It looks like the FBI top brass kept Hillary Clinton’s campaign identity a secret when it pushed her disinformation to Chicago-based FBI agents investigating ties between Trump and Russia’s Alfa-Bank. That’s according to FBI agents who testified during the Michael Sussmann trial, which is in its final days in a Washington, D.C. courtroom. The FBI told agents that the Department of Justice had brought the information used in the probe. That was a lie. Michael Sussmann, a former DOJ prosecutor now working for the Perkins Coie law firm, brought the information.
Sussmann is accused of lying to the FBI about representing clients when he brought “evidence” purporting to show a connection between the Trump organization and the key Kremlin-connected bank through a super-secret server at Trump Tower. Sussmann turned over what we now know was disinformation to the FBI general counsel. Four days later, the FBI Chicago field office opened up an investigation at the behest of their Washington, D.C. bosses.
Not only was the whole thing a hoax, but it was also a classic case of projection and distraction by Hillary Clinton.
As you know by now, it was Secretary of State Hillary Clinton who had the super-secret private server on which she kept her professional and personal emails — including the 30,000 bleach-bit destroyed ones which had been under a preservation order. Hillary’s team also consorted with Russians — you could even say colluded — to conjure up her disinformation to peddle to the media, the CIA, and the FBI in order to smear Trump before the 2016 election. Indeed, besides Christopher Steele using Russian sources to slap together memos that he called a “dossier,” the Clinton camp used a sub source working for the Brookings Institution who’d been investigated for suspicion of being a Russian spy. Igor Danchenko was indicted in 2021 by Durham’s team for lying to the FBI.

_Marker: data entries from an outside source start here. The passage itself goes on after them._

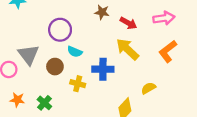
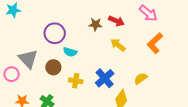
brown star: (102, 12) -> (96, 24), moved
pink arrow: (164, 18) -> (148, 13), turned 54
yellow arrow: (127, 49) -> (118, 45), size x0.7
blue cross: (103, 69) -> (105, 78), moved, turned -36

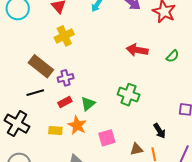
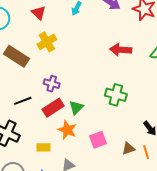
brown rectangle: (41, 66) -> (17, 56), moved
purple cross: (66, 78) -> (52, 84), turned 35
red rectangle: (65, 102) -> (53, 108), size x1.5
yellow rectangle: (55, 131) -> (43, 147), moved

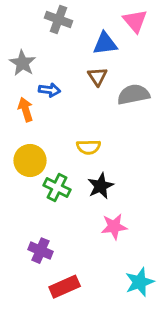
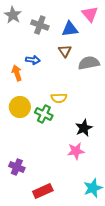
gray cross: (59, 19) -> (40, 25), moved
gray star: (22, 63) -> (13, 15), moved
black star: (101, 186) -> (84, 128), moved
green cross: (57, 188) -> (44, 114), moved
purple cross: (41, 251) -> (17, 167), moved

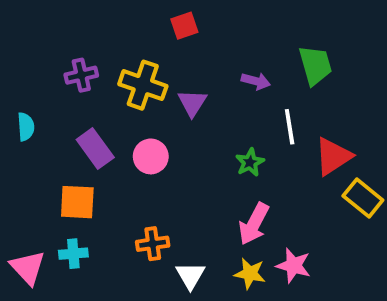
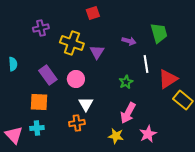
purple cross: (81, 75) -> (41, 28), moved
pink star: (294, 266) -> (148, 134), turned 30
yellow star: (250, 273) -> (116, 136), moved
white triangle: (190, 275) -> (86, 104), moved

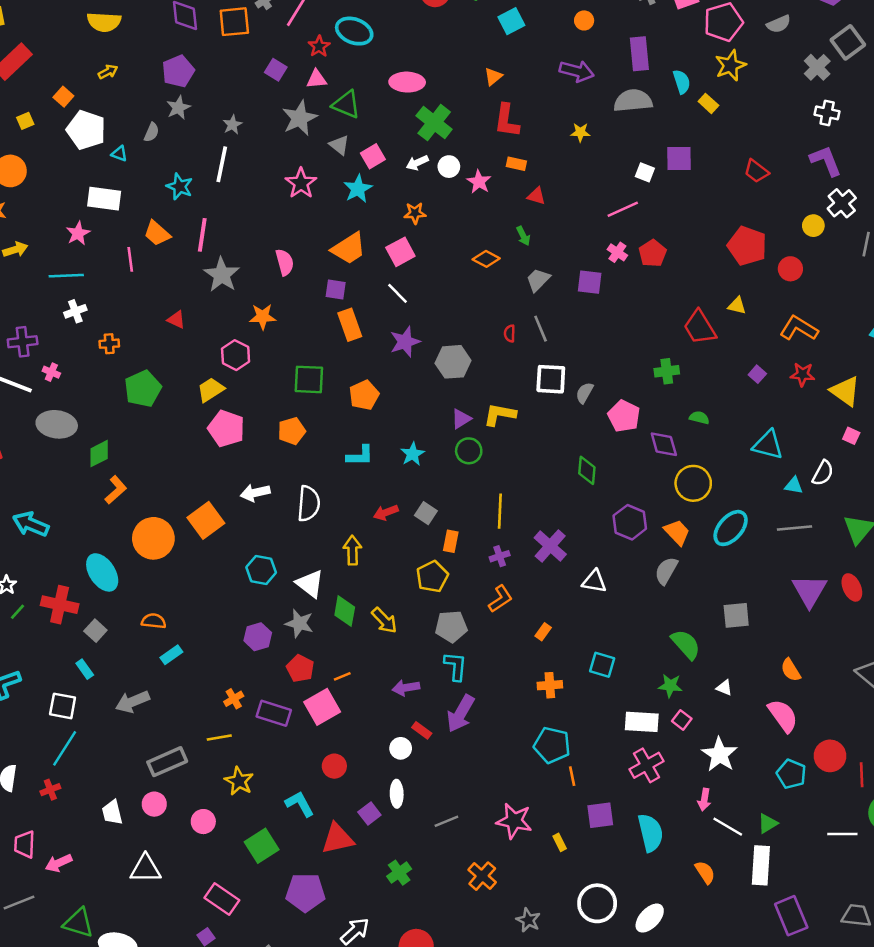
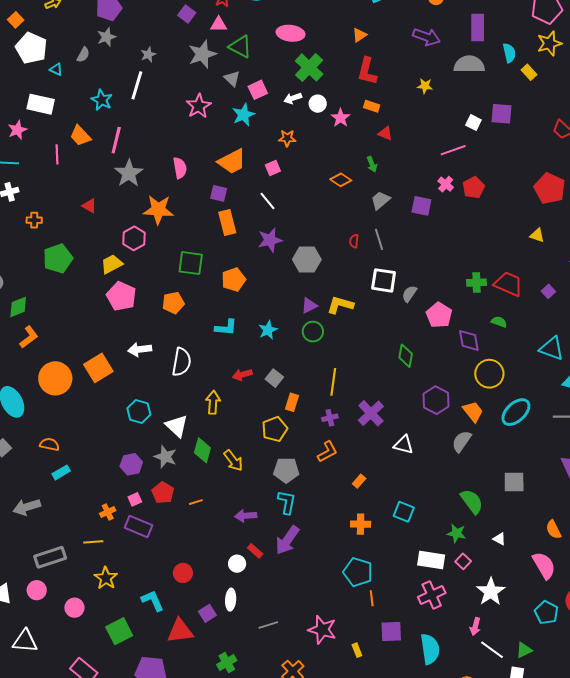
pink square: (400, 252) -> (273, 168), size x0.7
orange star: (263, 317) -> (158, 210), size x1.4
red trapezoid: (700, 327) -> (508, 284), moved, turned 140
pink square: (322, 707) -> (135, 499), moved, size x0.5

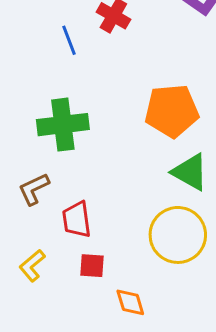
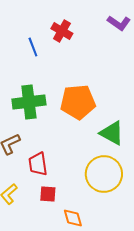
orange pentagon: (172, 111) -> (78, 102), moved

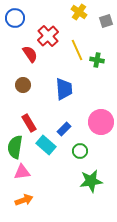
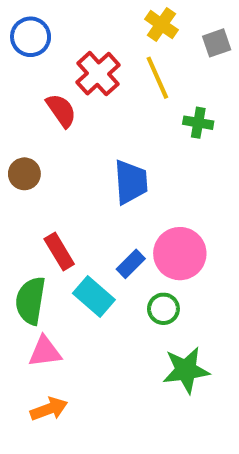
yellow line: (77, 50) -> (157, 78), moved
brown circle: (23, 85) -> (24, 174), moved
pink circle: (101, 122) -> (180, 254), moved

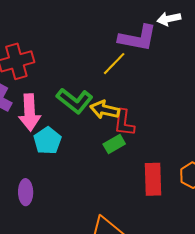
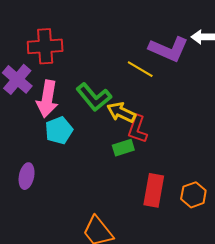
yellow line: (114, 64) -> (140, 69), turned 64

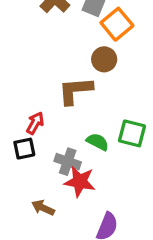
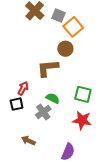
green semicircle: (98, 142) -> (53, 98), moved
gray cross: (68, 162) -> (43, 112), turned 35
red star: (80, 182) -> (82, 120), moved

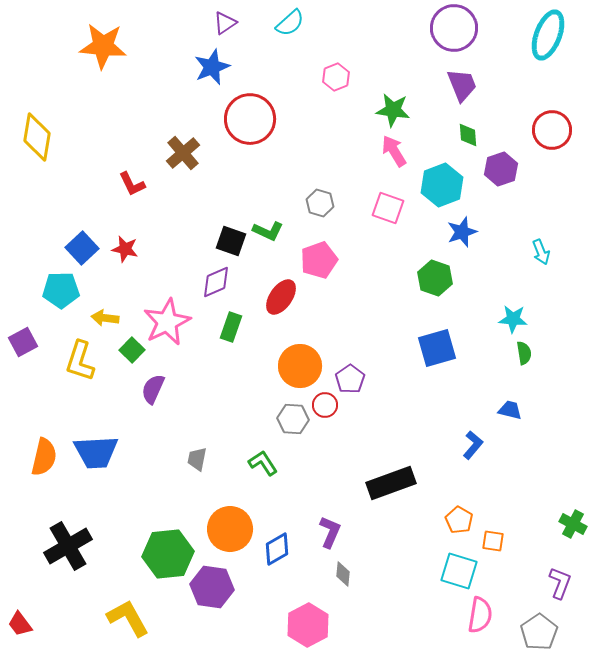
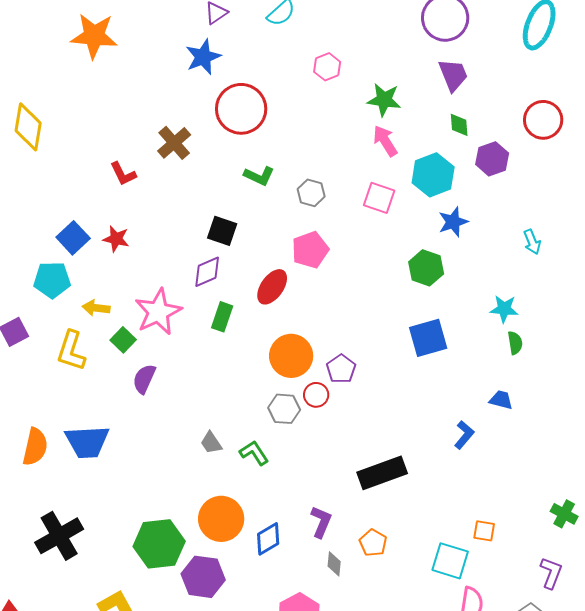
green L-shape: (268, 231) -> (259, 176), moved
gray trapezoid: (197, 459) -> (211, 443), moved, turned -45
orange pentagon: (459, 520) -> (373, 543), moved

Hillary and her team concocted the fake Trump-Russia connection to distract voters and ruin the man she later called a “corrupt human tornado” who knew that the election “wasn’t on the level.”
The Chicago FBI agents figured out quickly that the data was overblown and the possibility of Trump’s organization communicating with the bank server was nearly impossible because of firewalls.
It turns out that the “connection” was a hotel and hospitality marketing firm sending out spam emails. Trump runs hotels, as you may have noticed.
Because the information was so hinky, “didn’t pass analytical merit,” and didn’t show “a covert communications system,” agents prevailed on their boss to ask the 7th Floor at the FBI headquarters if they could be read in on who provided the flash drives, white papers, and other documents purporting the link. The brass who claimed the information came from the DOJ and said as much in the official referral to investigators. The Sept. 24, 2016 referral never mentions Michael Sussmann.
Agent Ryan Gaynor served as the liaison between Chicago agents and the home office in the beltway. He testified that, had he known that the provenance of the information was Hillary Clinton’s campaign lawyer, it could have “impacted the way I viewed the close hold.”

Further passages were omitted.